Fri 31 May 2019

Greg turns 30

At one time he was a youngster being told to sit down and wait for the teacher.

He was the teacher.

Today work colleagues joke that they should digitalise Greg Banks and inject him directly into the WITT network.

Network engineer Greg was honoured by colleagues on Thursday as he clocked up 30 years’ service to the polytechnic which is now WITT.

IT Manager Tony Harris said Greg has shown devotion to WITT and had made himself a “font of all knowledge”.

Greg regaled colleagues with tales of a teenager who was teaching a Level 1 night class in electrical trades at 17 because the regular tutor had fallen ill.

“I was a Level 3 apprentice teaching apprentices, but I was scoring in the top percentiles in exams.

“Then they asked me to teach another class where all the students were at least 20 years older than me.

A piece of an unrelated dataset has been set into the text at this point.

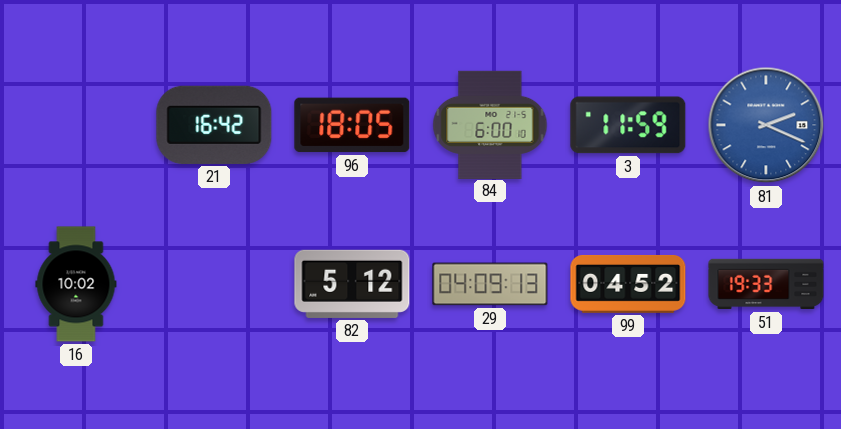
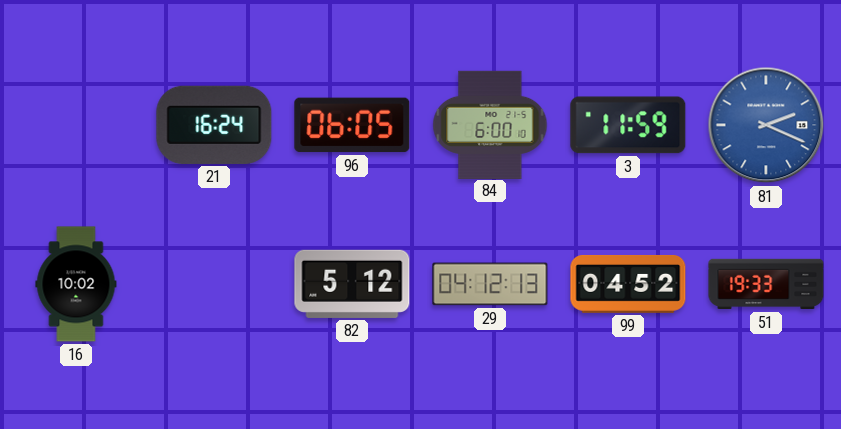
21: 16:42 -> 16:24
96: 18:05 -> 06:05
29: 04:09 -> 04:12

They were studying for a restricted certificate, electrical - there were plumbers and washing machine and vacuum cleaner repair people.

“When I arrived they saw a young upstart and told me to sit down and wait for the teacher – it took a few week before they accepted me.”

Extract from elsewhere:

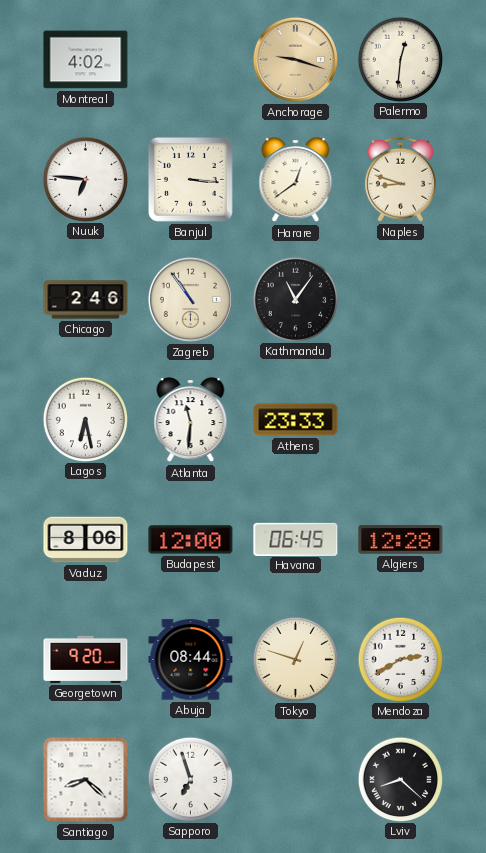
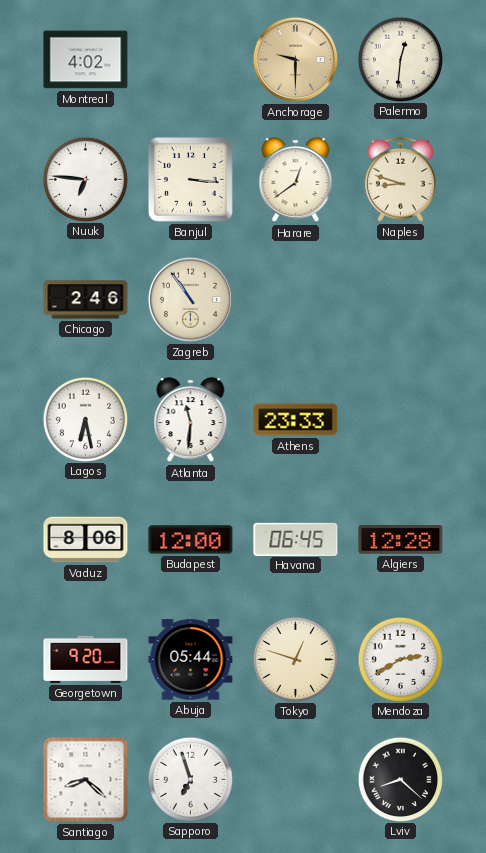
Anchorage: 9:18 -> 9:30
Kathmandu: 11:06 -> none
Abuja: 08:44 -> 05:44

Greg joined the railways, but in the 1980s there was already talk of redundancies and he moved to the Taranaki Polytech as an audio-visual technician.

His arrival in 1989 was duly recorded in the Polytechnic’s first newsletter magazine – Greg still has a mint copy of it.

“We had four computers and a fax machine – and the most common job was replacing the bulbs in overhead projectors… people ended up taking them out and hiding them so no-one else could take them. We had six video TVs and six 16mm movie projectors for movies from the National Film Library – I think we’ve still got one tucked away.

“When marketing did a promotion they would use slides and a Kodak carousel.”

In 1991 WITT had a fledgling IT department and in a performance review Greg was tasked with divorcing himself from it.

No chance.

He became the go-to guy for everything from telephones to cameras – when they were separate items.

“Someone found out I knew a bit about phones, and suddenly I owned them.”

The “telephone man” also had a love of cameras and convinced his neighbour he needed a better one. The neighbour was Chris Hill, who went on to become an award winning photographer.

He will have been one of many whose careers and interests have been influenced by the one-time teenage teacher.

Pictured: The candles outlasted the speeches for Greg Banks’ 30th anniversary at WITT.